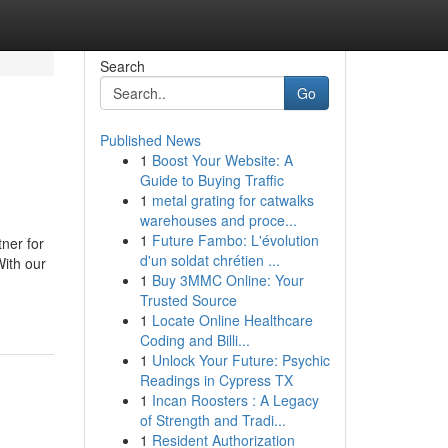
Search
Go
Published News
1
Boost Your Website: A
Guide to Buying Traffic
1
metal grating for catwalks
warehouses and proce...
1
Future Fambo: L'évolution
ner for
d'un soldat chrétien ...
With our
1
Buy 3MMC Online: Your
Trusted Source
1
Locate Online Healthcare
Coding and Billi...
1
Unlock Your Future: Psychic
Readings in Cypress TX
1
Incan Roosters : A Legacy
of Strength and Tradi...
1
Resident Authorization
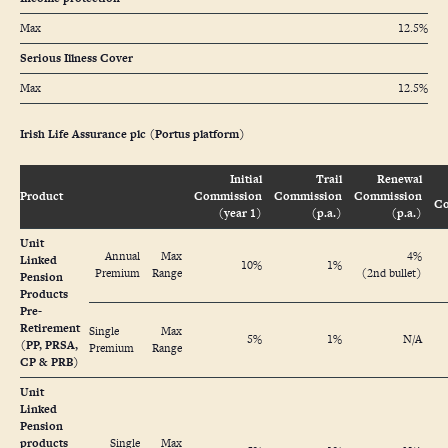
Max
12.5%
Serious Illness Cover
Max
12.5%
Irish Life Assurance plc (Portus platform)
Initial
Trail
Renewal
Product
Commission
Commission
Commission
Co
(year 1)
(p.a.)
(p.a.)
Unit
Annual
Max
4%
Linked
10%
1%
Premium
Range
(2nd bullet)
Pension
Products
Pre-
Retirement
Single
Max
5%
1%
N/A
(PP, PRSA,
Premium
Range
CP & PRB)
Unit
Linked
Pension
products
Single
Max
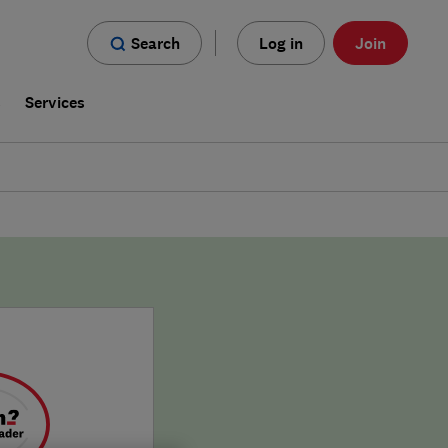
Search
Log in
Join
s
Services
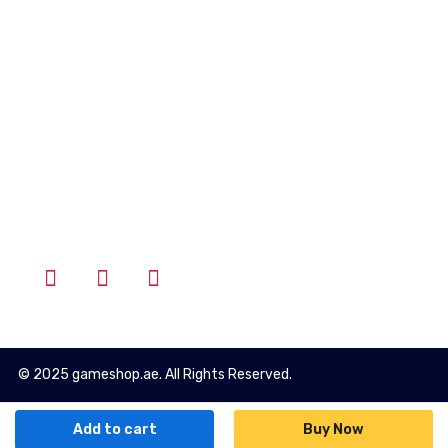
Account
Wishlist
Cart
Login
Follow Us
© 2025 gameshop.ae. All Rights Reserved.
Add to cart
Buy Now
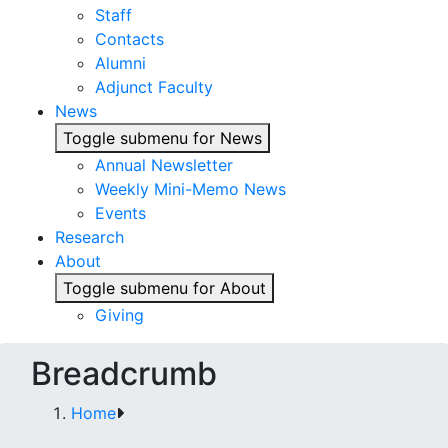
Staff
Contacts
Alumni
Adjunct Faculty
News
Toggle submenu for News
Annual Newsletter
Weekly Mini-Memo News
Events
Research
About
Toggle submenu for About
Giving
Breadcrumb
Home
= = = = = = =
* **TRY IT**: With the pictures excluded, retype the records above verbatim.

* **YOUR SOLUTION**:
Search
Go
Published News
1
Boost Your Website: A
Guide to Buying Traffic
1
metal grating for catwalks
warehouses and proce...
1
Future Fambo: L'évolution
ner for
d'un soldat chrétien ...
With our
1
Buy 3MMC Online: Your
Trusted Source
1
Locate Online Healthcare
Coding and Billi...
1
Unlock Your Future: Psychic
Readings in Cypress TX
1
Incan Roosters : A Legacy
of Strength and Tradi...
1
Resident Authorization
Max
12.5%
Serious Illness Cover
Max
12.5%
Irish Life Assurance plc (Portus platform)
Initial
Trail
Renewal
Product
Commission
Commission
Commission
Co
(year 1)
(p.a.)
(p.a.)
Unit
Annual
Max
4%
Linked
10%
1%
Premium
Range
(2nd bullet)
Pension
Products
Pre-
Retirement
Single
Max
5%
1%
N/A
(PP, PRSA,
Premium
Range
CP & PRB)
Unit
Linked
Pension
products
Single
Max
Search
Log in
Join
s
Services
Account
Wishlist
Cart
Login
Follow Us
© 2025 gameshop.ae. All Rights Reserved.
Add to cart
Buy Now
Staff
Contacts
Alumni
Adjunct Faculty
News
Toggle submenu for News
Annual Newsletter
Weekly Mini-Memo News
Events
Research
About
Toggle submenu for About
Giving
Breadcrumb
Home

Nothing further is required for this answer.